As the tunnel boring is being done, there will be opportunities to capture geologic information.

Next we traveled to the southern end of the slide area to look at the culverts being built to get tunnel and spring water out and also to be used for sediment settling purposes. Building the tunnels and their drainage network also effectively dewaters the mountain, to the point where some of the farmers’ ponds may dry up. Accordingly, water systems have been designed as part of the tunnel construction that will be used to replace that pond water if it becomes necessary to do so.

After lunch, we walked a bit further south and saw the large fake-rock wall that was applied over a “soil nail” wall to stabilize the road-cut area. In the opinion of the author it is a real shame to cover a roadcut with fake rock. However, had this not been done, CalTrans would have had to remove even more of the mountain, so I suppose it is a good solution and I will have to satisfy my geological curiosity elsewhere.

Drainage culvert at the tunnels’ south entrance: view to south, new roadbed to left.

Our final stop was at the northern end of the bridge that is under construction. Standing on the banked plywood one can imagine cars zipping by, over a gracefully curving bridge into the mountain and emerging on the other end.
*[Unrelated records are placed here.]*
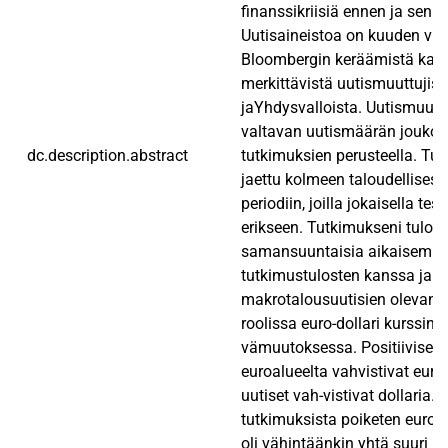
finanssikriisiä ennen ja sen a
Uutisaineistoa on kuuden vuo
Bloombergin keräämistä kaik
merkittävistä uutismuuttujist
jaYhdysvalloista. Uutismuuttu
valtavan uutismäärän joukos
dc.description.abstract
tutkimuksien perusteella. Tu
jaettu kolmeen taloudellisesti
periodiin, joilla jokaisella te
erikseen. Tutkimukseni tuloks
samansuuntaisia aikaisempi
tutkimustulosten kanssa ja o
makrotalousuutisien olevan 
roolissa euro-dollari kurssin p
vämuutoksessa. Positiiviset u
euroalueelta vahvistivat euro
uutiset vah-vistivat dollaria.
tutkimuksista poiketen euroal
oli vähintäänkin yhtä suuri ro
So will end the next but likely not last chapter in the saga of Devil’s Slide.

Fake rock wall at the southern approach to the tunnels; view to south.

Bridge under construction; view to south.

The Northern California Geological Society thanks Grant Wilcox for leading this most informative trip. We would like to be able to visit the site again in the future, when the actual drilling is well underway, and we also extend a standing invitation to Grant to join us on other NCGS field trips. We also thank Rob Nelson for his work in organizing this trip.